[Start of section]

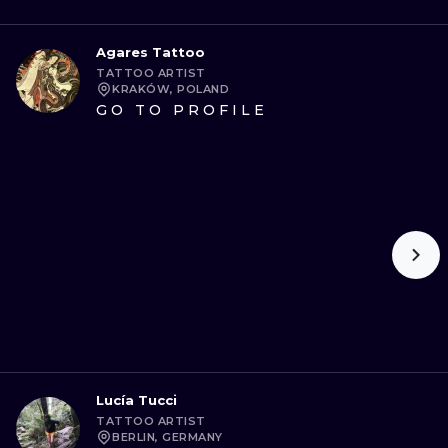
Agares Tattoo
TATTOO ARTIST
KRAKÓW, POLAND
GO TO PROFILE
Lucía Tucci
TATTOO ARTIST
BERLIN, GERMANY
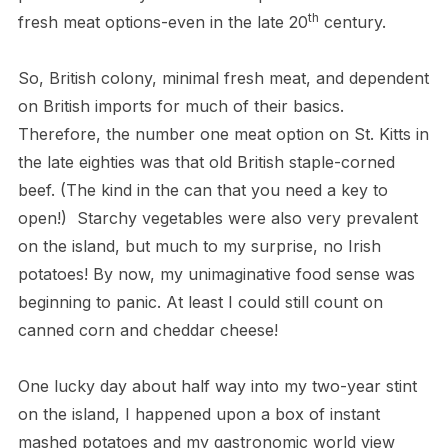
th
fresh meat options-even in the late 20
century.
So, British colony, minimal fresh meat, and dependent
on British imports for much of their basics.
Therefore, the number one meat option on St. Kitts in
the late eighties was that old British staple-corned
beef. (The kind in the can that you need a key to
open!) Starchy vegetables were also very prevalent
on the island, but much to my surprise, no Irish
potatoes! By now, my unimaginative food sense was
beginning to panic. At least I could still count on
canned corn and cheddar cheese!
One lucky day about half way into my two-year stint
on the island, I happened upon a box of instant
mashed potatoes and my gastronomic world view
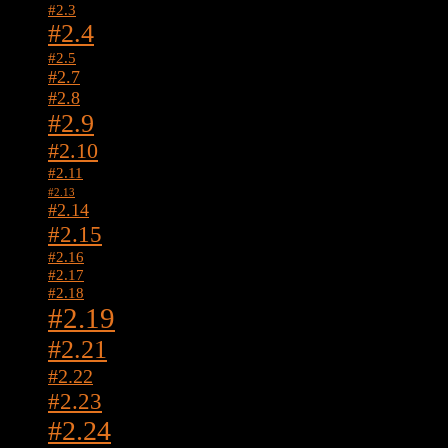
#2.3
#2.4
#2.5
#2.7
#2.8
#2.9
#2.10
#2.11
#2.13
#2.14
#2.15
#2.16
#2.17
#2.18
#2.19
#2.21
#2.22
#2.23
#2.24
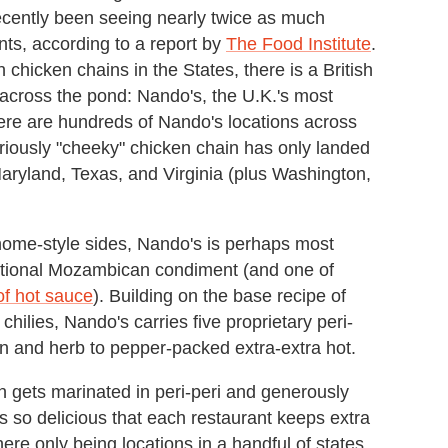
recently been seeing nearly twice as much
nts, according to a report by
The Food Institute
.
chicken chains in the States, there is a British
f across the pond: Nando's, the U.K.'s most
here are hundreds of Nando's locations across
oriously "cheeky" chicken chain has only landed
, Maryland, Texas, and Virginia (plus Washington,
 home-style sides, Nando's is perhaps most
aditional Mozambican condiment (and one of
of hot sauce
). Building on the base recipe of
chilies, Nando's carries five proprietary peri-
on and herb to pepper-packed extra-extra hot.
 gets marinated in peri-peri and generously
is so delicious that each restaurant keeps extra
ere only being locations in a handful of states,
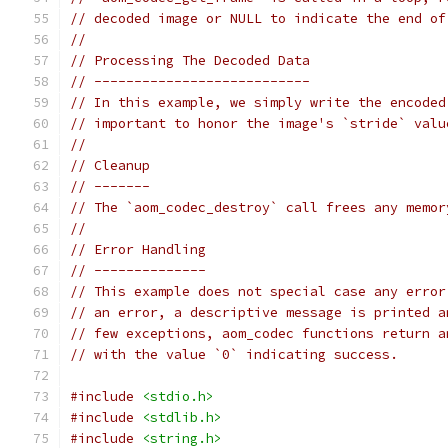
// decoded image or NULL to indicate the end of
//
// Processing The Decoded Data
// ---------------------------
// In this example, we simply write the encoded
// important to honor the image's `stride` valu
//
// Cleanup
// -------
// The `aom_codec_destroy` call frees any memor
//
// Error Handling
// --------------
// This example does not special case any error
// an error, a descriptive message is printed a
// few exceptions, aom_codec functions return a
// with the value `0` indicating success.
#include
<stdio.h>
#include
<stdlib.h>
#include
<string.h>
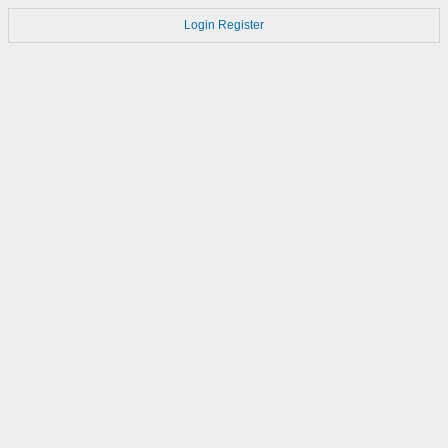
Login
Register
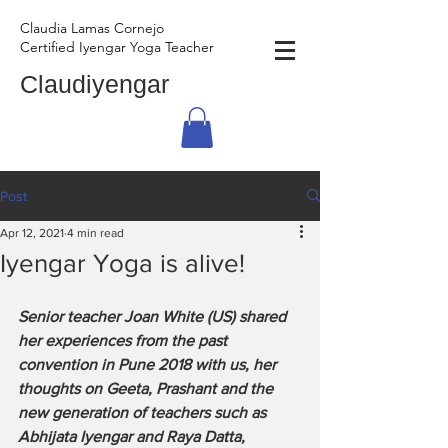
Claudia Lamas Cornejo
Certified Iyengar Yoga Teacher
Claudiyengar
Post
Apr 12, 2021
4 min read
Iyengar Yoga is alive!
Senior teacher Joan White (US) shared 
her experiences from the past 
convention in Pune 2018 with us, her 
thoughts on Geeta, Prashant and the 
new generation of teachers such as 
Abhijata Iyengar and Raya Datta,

[End of section]
[Start of section]

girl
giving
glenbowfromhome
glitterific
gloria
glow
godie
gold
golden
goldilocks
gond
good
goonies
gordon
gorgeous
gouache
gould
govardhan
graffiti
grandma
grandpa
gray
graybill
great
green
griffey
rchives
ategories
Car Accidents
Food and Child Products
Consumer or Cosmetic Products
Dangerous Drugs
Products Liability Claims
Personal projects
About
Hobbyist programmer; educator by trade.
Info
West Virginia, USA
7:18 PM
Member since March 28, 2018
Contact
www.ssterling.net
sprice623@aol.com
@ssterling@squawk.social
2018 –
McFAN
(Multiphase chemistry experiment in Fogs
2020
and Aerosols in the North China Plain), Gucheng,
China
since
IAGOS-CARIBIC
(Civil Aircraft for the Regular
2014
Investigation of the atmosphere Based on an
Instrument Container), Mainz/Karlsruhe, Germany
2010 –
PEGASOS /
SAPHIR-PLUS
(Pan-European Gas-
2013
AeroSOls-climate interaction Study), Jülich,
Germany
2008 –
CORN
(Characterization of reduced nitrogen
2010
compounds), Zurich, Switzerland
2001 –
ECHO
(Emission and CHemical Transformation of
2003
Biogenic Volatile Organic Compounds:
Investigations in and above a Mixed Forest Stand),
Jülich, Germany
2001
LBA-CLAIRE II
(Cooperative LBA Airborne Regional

[End of section]

Task description: Work out how many lines contain the word "meat" in the records, and answer with the number only.

Response box: 3